Special Session 9

 

GAI-Enhanced Learning Analytics


Description
This special session explores the emerging role of Generative Artificial Intelligence (GAI) in learning analytics and educational innovation. It focuses on how technologies such as large language models, multimodal AI, and intelligent learning systems can support data-informed teaching, personalized learning, adaptive assessment, and educational decision-making. The session also examines challenges related to ethics, transparency, privacy, and human-AI collaboration in educational contexts. By bringing together researchers and practitioners, the session aims to promote innovative and inclusive approaches to AI-enhanced learning analytics in the era of generative AI.

Session organizer
Assoc. Prof. Xieling Chen, Guangzhou University, China

The topics of interest include, but are not limited to:
▪ GAI-Supported Learning Analytics and Educational Data Mining
▪ Personalized Learning and Adaptive Feedback with Generative AI
▪ Human-AI Collaboration in Teaching and Learning Analytics
▪ Multimodal Learning Analytics and Learner Behavior Analysis
▪ Explainable, Ethical, and Trustworthy AI in Education
▪ AI-Driven Assessment and Academic Integrity
▪ Learning Analytics for Smart and Hybrid Learning Environments
▪ Data Privacy, Transparency, and Governance in AI-Enhanced Education

Submission method
Submit your Full Paper (no less than 5 pages with two colums) or your paper abstract-without publication (200-400 words) via Online Submission System, then choose Special Session 9 (GAI-Enhanced Learning Analytics)
Template Download

Introduction of session organizer

Assoc. Prof. Xieling Chen
Guangzhou University, China


Chen Xieling is an Associate Professor at Guangzhou University, and a distinguished young talent under the “Hundred Talents Program.” She has served as the principal investigator for several research projects, including those funded by the National Natural Science Foundation of China and the Guangdong Provincial Philosophy and Social Sciences Planning Program.
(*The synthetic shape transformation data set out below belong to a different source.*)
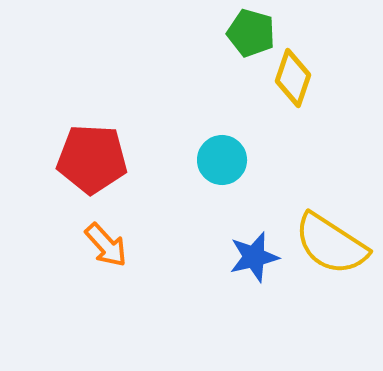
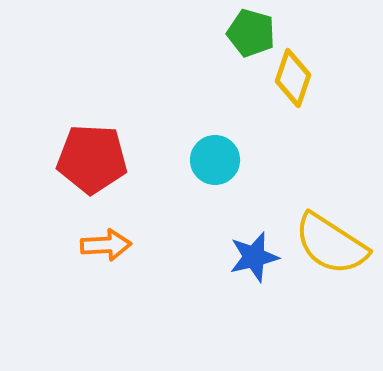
cyan circle: moved 7 px left
orange arrow: rotated 51 degrees counterclockwise
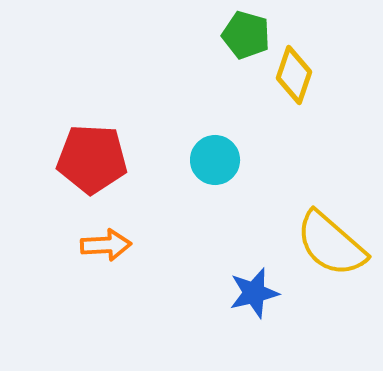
green pentagon: moved 5 px left, 2 px down
yellow diamond: moved 1 px right, 3 px up
yellow semicircle: rotated 8 degrees clockwise
blue star: moved 36 px down
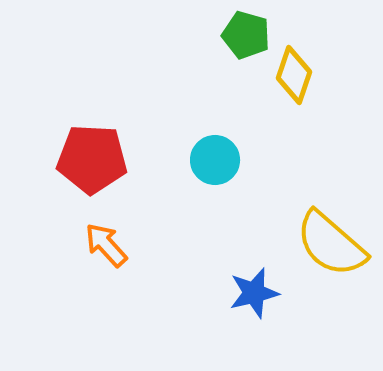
orange arrow: rotated 129 degrees counterclockwise
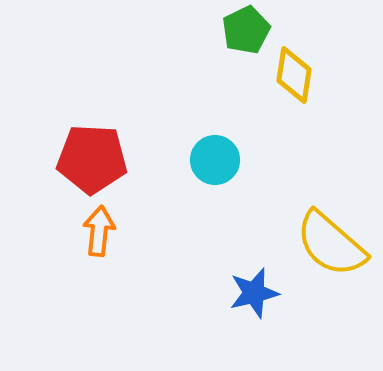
green pentagon: moved 5 px up; rotated 30 degrees clockwise
yellow diamond: rotated 10 degrees counterclockwise
orange arrow: moved 7 px left, 14 px up; rotated 48 degrees clockwise
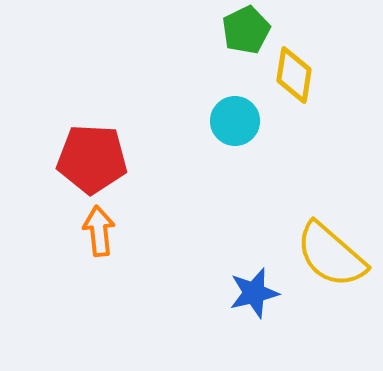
cyan circle: moved 20 px right, 39 px up
orange arrow: rotated 12 degrees counterclockwise
yellow semicircle: moved 11 px down
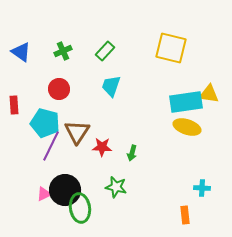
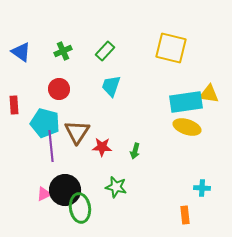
purple line: rotated 32 degrees counterclockwise
green arrow: moved 3 px right, 2 px up
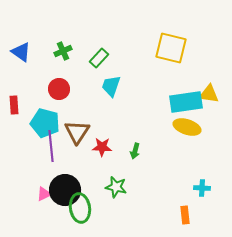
green rectangle: moved 6 px left, 7 px down
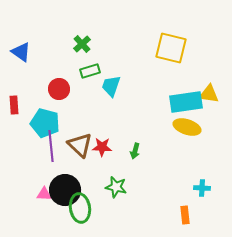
green cross: moved 19 px right, 7 px up; rotated 18 degrees counterclockwise
green rectangle: moved 9 px left, 13 px down; rotated 30 degrees clockwise
brown triangle: moved 3 px right, 13 px down; rotated 20 degrees counterclockwise
pink triangle: rotated 28 degrees clockwise
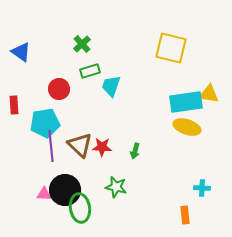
cyan pentagon: rotated 24 degrees counterclockwise
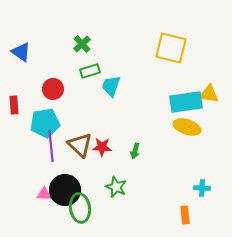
red circle: moved 6 px left
green star: rotated 10 degrees clockwise
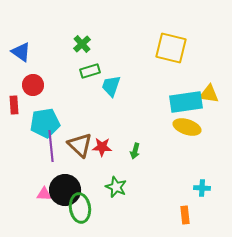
red circle: moved 20 px left, 4 px up
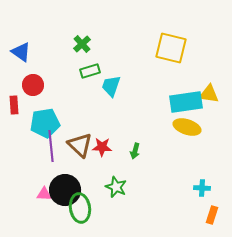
orange rectangle: moved 27 px right; rotated 24 degrees clockwise
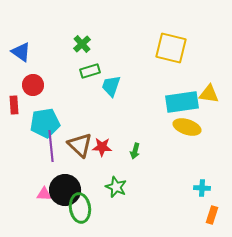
cyan rectangle: moved 4 px left
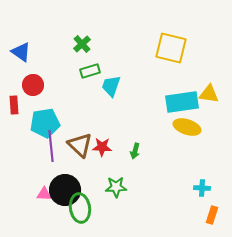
green star: rotated 25 degrees counterclockwise
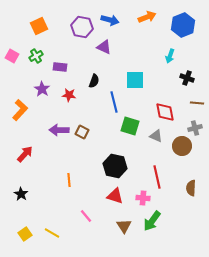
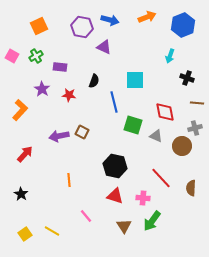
green square: moved 3 px right, 1 px up
purple arrow: moved 6 px down; rotated 12 degrees counterclockwise
red line: moved 4 px right, 1 px down; rotated 30 degrees counterclockwise
yellow line: moved 2 px up
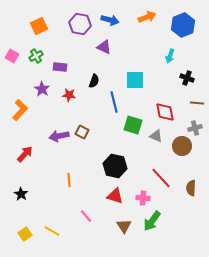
purple hexagon: moved 2 px left, 3 px up
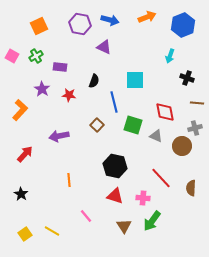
brown square: moved 15 px right, 7 px up; rotated 16 degrees clockwise
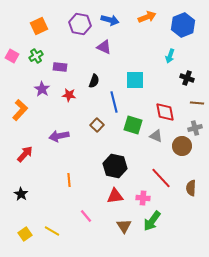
red triangle: rotated 24 degrees counterclockwise
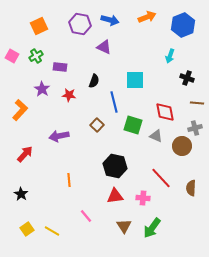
green arrow: moved 7 px down
yellow square: moved 2 px right, 5 px up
Her research interests include “AI + Education,” educational large language models, AI-empowered teaching, and natural language processing. She has published nearly 100 academic papers in international and domestic journals and conference proceedings, with more than 50 papers published in SCI/SSCI-indexed journals such as Computers & Education. Three of her papers have been listed as ESI Highly Cited Papers. She serves as an Editorial Board Member of Elsevier journals, including Computers and Education: Artificial Intelligence. She has been ranked among the World’s Top 2% Scientists for four consecutive years (2022–2025).